WHAT IS REQUIRED:
Only the lines from the line that contains "TÉLÉCHARGER" through the final line of the entries below belong in your answer, copied exactly and without pictures.

Stored data entries
************

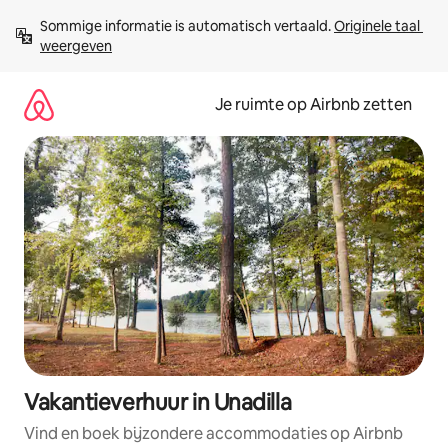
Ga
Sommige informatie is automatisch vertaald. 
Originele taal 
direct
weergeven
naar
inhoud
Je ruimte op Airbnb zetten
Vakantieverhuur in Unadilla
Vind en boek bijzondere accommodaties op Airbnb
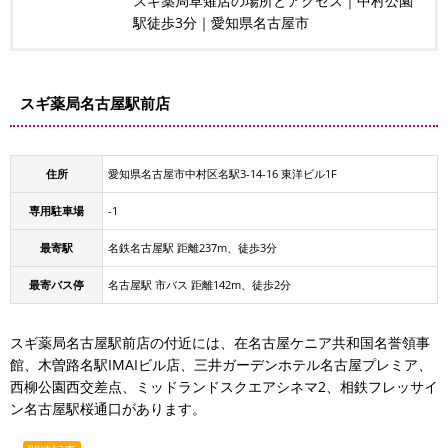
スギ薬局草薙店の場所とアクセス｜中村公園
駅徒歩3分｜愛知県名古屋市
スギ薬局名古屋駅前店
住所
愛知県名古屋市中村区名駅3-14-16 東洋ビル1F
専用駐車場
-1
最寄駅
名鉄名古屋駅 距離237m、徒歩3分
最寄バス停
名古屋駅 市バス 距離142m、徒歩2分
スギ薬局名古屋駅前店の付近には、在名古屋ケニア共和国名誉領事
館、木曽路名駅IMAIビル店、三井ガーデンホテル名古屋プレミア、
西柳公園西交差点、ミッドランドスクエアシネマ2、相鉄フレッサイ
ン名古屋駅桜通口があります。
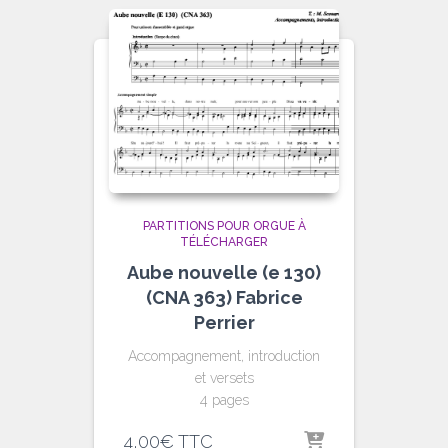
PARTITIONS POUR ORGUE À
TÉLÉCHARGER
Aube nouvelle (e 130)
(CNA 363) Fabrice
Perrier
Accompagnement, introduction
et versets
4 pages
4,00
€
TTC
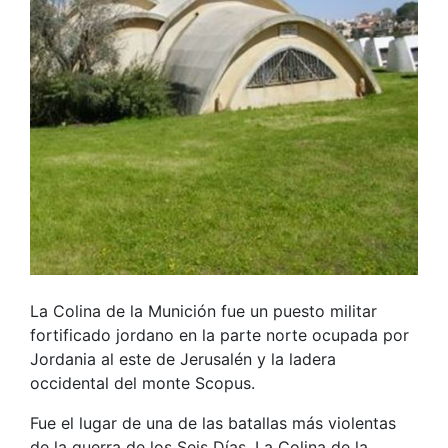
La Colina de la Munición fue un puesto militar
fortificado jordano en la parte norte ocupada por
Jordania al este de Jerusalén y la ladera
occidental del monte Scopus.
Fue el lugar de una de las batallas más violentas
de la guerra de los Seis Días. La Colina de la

************

RESPONSE TO THIS TASK:
TÉLÉCHARGER
Aube nouvelle (e 130)
(CNA 363) Fabrice
Perrier
Accompagnement, introduction
et versets
4 pages
4,00
€
TTC
La Colina de la Munición fue un puesto militar
fortificado jordano en la parte norte ocupada por
Jordania al este de Jerusalén y la ladera
occidental del monte Scopus.
Fue el lugar de una de las batallas más violentas
de la guerra de los Seis Días. La Colina de la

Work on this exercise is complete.